Kami texted Angela and rescheduled the meeting at Rusty’s for the next day. She went home and found her father sleeping on the sofa. She walked upstairs in the sleeping hush of her home and climbed into her cold bed. When she woke, it was evening, and she called Ash. He said that Jared’s room was empty; the bed did not even look slept in, as if he had never been there.
Kami sat looking at the phone in her hand. Lillian’s voice echoed in her mind, saying
It’s done.
* * *
On Thursday morning Kami walked her brothers to school with her father. Dad had to pry Ten’s hand out of his.
“You’re not going in?” Dad asked.
Kami hesitated, because “I’m skipping school” was never a good thing to say to parents. Though this was an unusual situation and it was possible Dad would write her a note saying “Excused due to sorcerers.” She looked up at her father.
He was young for a dad, and had always looked young to her before, carefree and easygoing. Today his face seemed older. Kami wondered if she wore her own dark night the same way.
“Were you hoping to talk to me?” Dad said before she could think of how to answer his first question. “I’m sorry, honey. I can’t talk to you right now. I just don’t know what to say.”
It had not occurred to Kami before that her father might blame her, too, for keeping the secret from him. The possibility of that, of being locked away from his love, shocked her so much she could not speak.
Dad nodded at her as if they were acquaintances who had met in the street; then Kami watched him walk back toward home and the woods. All the trees were bare and lonely as abandoned bones. She waited until he was gone, then set off for the High Street, and the rooms above Hanley’s grocery shop where Rusty held his self-defense classes.
Rusty’s gym did not appeal to her the same way her headquarters did. It consisted of two small rooms, painted an unsightly shade of turquoise, which you reached by walking up small dark stairs leading from the grocery store. Rusty claimed the ladies of the town often paused in their shopping and took trips up the stairs to look through the door, which was half glass and wire mesh, to admire his manly form.
Right now it was a bright square in the dark, the lights on inside. Kami had walked briskly through the streets, able to nod to people as she passed and act normal with no conscious effort. She was surprised to find she could not stand the idea of facing her own friends.
She sat down at the top of the stairs and cried instead, thinking of her mother and father and her home, that she had never known how true the word
broken
could be for a home, how a home could be left useless and in pieces. She cried thinking about Jared under the ice, and cried for how alone she felt.
She cried quietly, hands pressed to her eyes, and as she cried she was almost relieved.

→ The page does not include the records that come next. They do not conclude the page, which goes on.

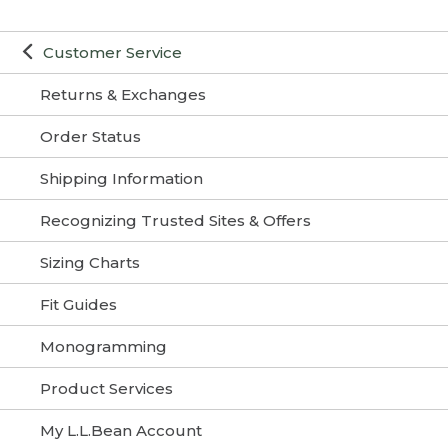
Customer Service
Returns & Exchanges
Order Status
Shipping Information
Recognizing Trusted Sites & Offers
Sizing Charts
Fit Guides
Monogramming
Product Services
My L.L.Bean Account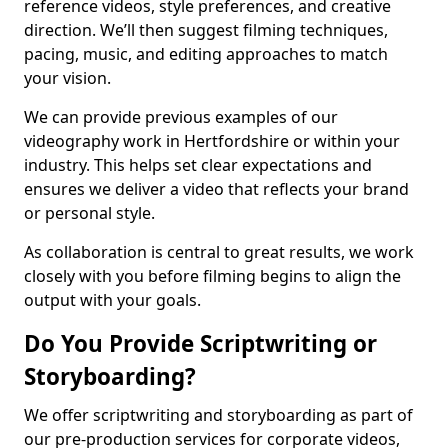
reference videos, style preferences, and creative
direction. We’ll then suggest filming techniques,
pacing, music, and editing approaches to match
your vision.
We can provide previous examples of our
videography work in Hertfordshire or within your
industry. This helps set clear expectations and
ensures we deliver a video that reflects your brand
or personal style.
As collaboration is central to great results, we work
closely with you before filming begins to align the
output with your goals.
Do You Provide Scriptwriting or
Storyboarding?
We offer scriptwriting and storyboarding as part of
our pre-production services for corporate videos,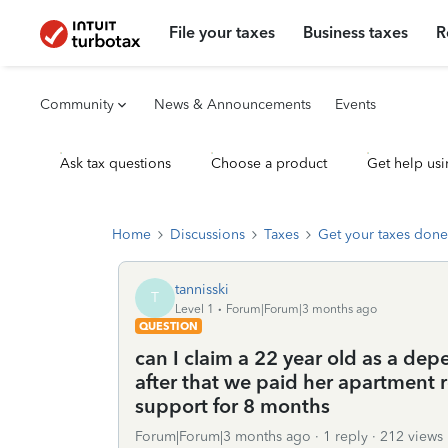
File your taxes
Business taxes
R
Community
News & Announcements
Events
Ask tax questions
Choose a product
Get help usi
Home
Discussions
Taxes
Get your taxes done
tannisski
T
Level 1
Forum|Forum|3 months ago
QUESTION
can I claim a 22 year old as a de
after that we paid her apartment r
support for 8 months
Forum|Forum|3 months ago
1 reply
212 views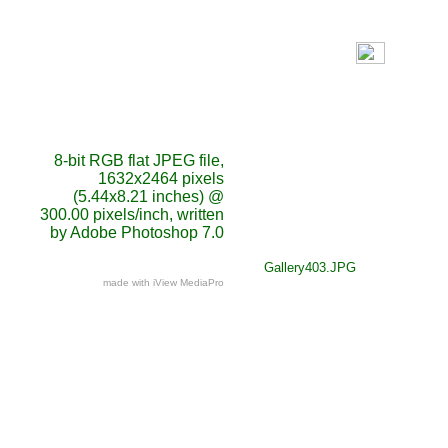
8-bit RGB flat JPEG file,
1632x2464 pixels
(5.44x8.21 inches) @
300.00 pixels/inch, written
by Adobe Photoshop 7.0
Gallery403.JPG
made with iView MediaPro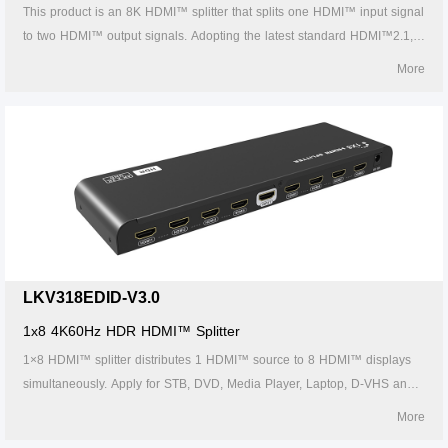
This product is an 8K HDMI™ splitter that splits one HDMI™ input signal
to two HDMI™ output signals. Adopting the latest standard HDMI™2.1,
the video signal transmission is as high as
More
8K@60Hz/4K@120Hz/1080p@240Hz. With HDR10+, Dolby Vision high
dynamic range image and variable refresh rate (VRR), the screen
display is more delicate and smooth, which can be widely used in TV
stores, cinemas, outdoor advertising and home entertainment. etc.
LKV318EDID-V3.0
1x8 4K60Hz HDR HDMI™ Splitter
1×8 HDMI™ splitter distributes 1 HDMI™ source to 8 HDMI™ displays
simultaneously. Apply for STB, DVD, Media Player, Laptop, D-VHS and
other HD-Player devices. It's Compatible with HDMI™ 3D and 4K×2K.
More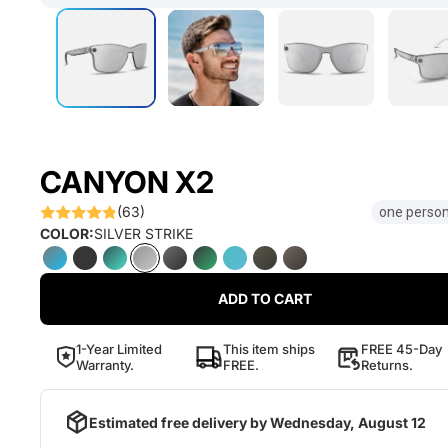
CANYON X2
(63)
one person
COLOR:
SILVER STRIKE
ADD TO CART
1-Year Limited
This item ships
FREE 45-Day
Warranty.
FREE.
Returns.
Estimated free delivery by
Wednesday, August 12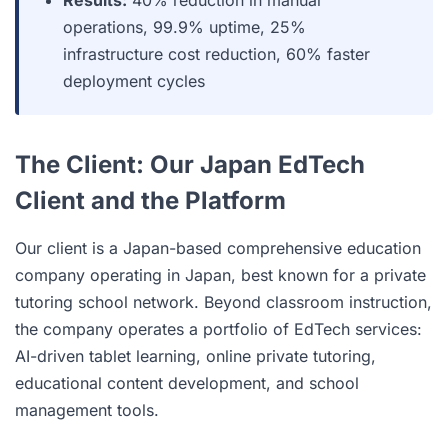
Results:
40% reduction in manual
operations, 99.9% uptime, 25%
infrastructure cost reduction, 60% faster
deployment cycles
The Client: Our Japan EdTech
Client and the Platform
Our client is a Japan-based comprehensive education
company operating in Japan, best known for a private
tutoring school network. Beyond classroom instruction,
the company operates a portfolio of EdTech services:
AI-driven tablet learning, online private tutoring,
educational content development, and school
management tools.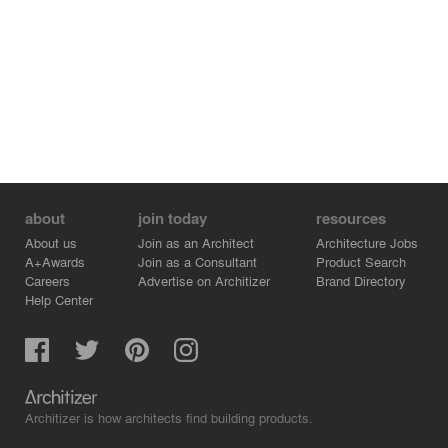
about
join today
resources
About us
Join as an Architect
Architecture Jobs
A+Awards
Join as a Consultant
Product Search
Careers
Advertise on Architizer
Brand Directory
Help Center
Architizer is how architects find building products.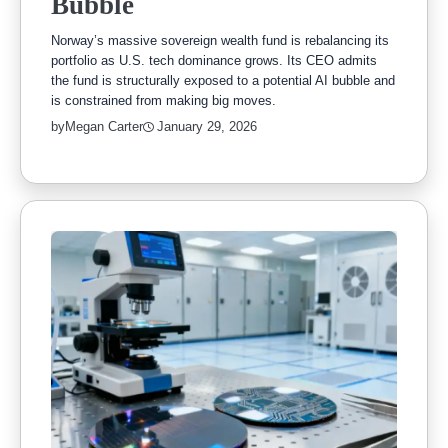
Bubble
Norway’s massive sovereign wealth fund is rebalancing its
portfolio as U.S. tech dominance grows. Its CEO admits
the fund is structurally exposed to a potential AI bubble and
is constrained from making big moves.
by
Megan Carter
January 29, 2026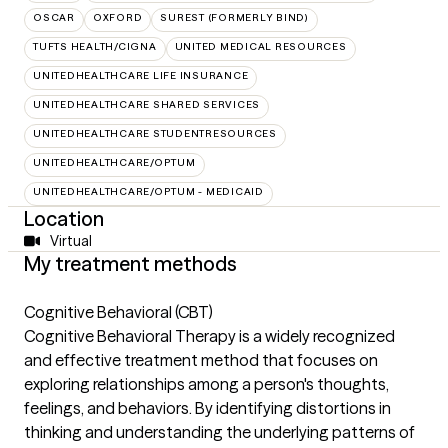
OSCAR
OXFORD
SUREST (FORMERLY BIND)
TUFTS HEALTH/CIGNA
UNITED MEDICAL RESOURCES
UNITEDHEALTHCARE LIFE INSURANCE
UNITEDHEALTHCARE SHARED SERVICES
UNITEDHEALTHCARE STUDENTRESOURCES
UNITEDHEALTHCARE/OPTUM
UNITEDHEALTHCARE/OPTUM - MEDICAID
Location
Virtual
My treatment methods
Cognitive Behavioral (CBT)
Cognitive Behavioral Therapy is a widely recognized
and effective treatment method that focuses on
exploring relationships among a person's thoughts,
feelings, and behaviors. By identifying distortions in
thinking and understanding the underlying patterns of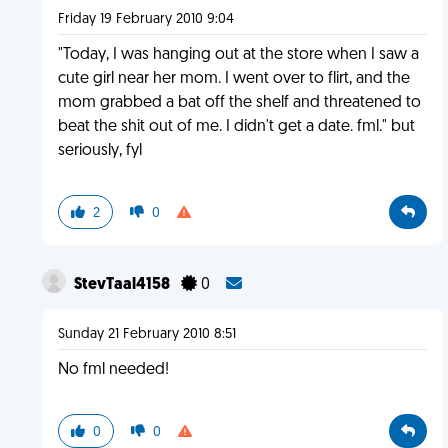
Friday 19 February 2010 9:04
"Today, I was hanging out at the store when I saw a
cute girl near her mom. I went over to flirt, and the
mom grabbed a bat off the shelf and threatened to
beat the shit out of me. I didn't get a date. fml." but
seriously, fyl
2
0
StevTaal4158
0
Sunday 21 February 2010 8:51
No fml needed!
0
0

Here she was, lonely and miserable, and she was still going to go into the gym and do what needed to be done. She had wondered who she was without Jared, stripped of all her supports and forced to stand on her own. She had worried that she would break if her heart broke, but she wasn’t broken. She had lost everything, but she was not lost. It seemed a worthwhile thing to know.
Kami started at the sound of the door below slamming. She wiped her eyes hastily on her sleeve, but the thunder of footsteps up the steps was too fast for her: she had barely managed one swipe before Rusty was kneeling on the step at her feet.
He was the usual Rusty, a gym bag slung over his shoulder, hair rumpled and wearing a pink T-shirt that read
I’M TOO PRETTY TO DO MY HOMEWORK
. His expression was different, though.
“Kami,” he said, and his voice sounded different too. “Are you crying?” Rusty knelt there looking up into her face, hazel eyes clear and serious. He lifted his hand to her face, and his fingers captured a tear.
“I was just—” Kami batted him away, embarrassed. “It’s nothing. I’m all right.”
“You’re not all right!” Rusty said. “You’re crying. Come here.”
“No, really,” Kami said, pushing him gently back. She smiled at him, and rubbed her sleeve across her face, dabbing at the corners of her eyes with one sleeve edge. “I’m fine. It’s okay. You don’t need to make a fuss. We should go inside.”
Rusty kept hold of her shoulder, his move to take her in his arms cut off, but apparently not quite ready to let go.